▶ **Raw data**:
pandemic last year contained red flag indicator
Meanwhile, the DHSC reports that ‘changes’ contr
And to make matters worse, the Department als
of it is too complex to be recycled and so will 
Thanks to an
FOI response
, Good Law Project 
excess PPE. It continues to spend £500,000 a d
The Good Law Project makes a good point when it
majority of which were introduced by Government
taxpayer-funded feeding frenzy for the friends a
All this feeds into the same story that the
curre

▶ **Required work**:
Without any alteration, retype all of the material above.

▶ **Result of the task**:
pandemic last year contained red flag indicator
Meanwhile, the DHSC reports that ‘changes’ contr
And to make matters worse, the Department als
of it is too complex to be recycled and so will 
Thanks to an
FOI response
, Good Law Project 
excess PPE. It continues to spend £500,000 a d
The Good Law Project makes a good point when it
majority of which were introduced by Government
taxpayer-funded feeding frenzy for the friends a
All this feeds into the same story that the
curre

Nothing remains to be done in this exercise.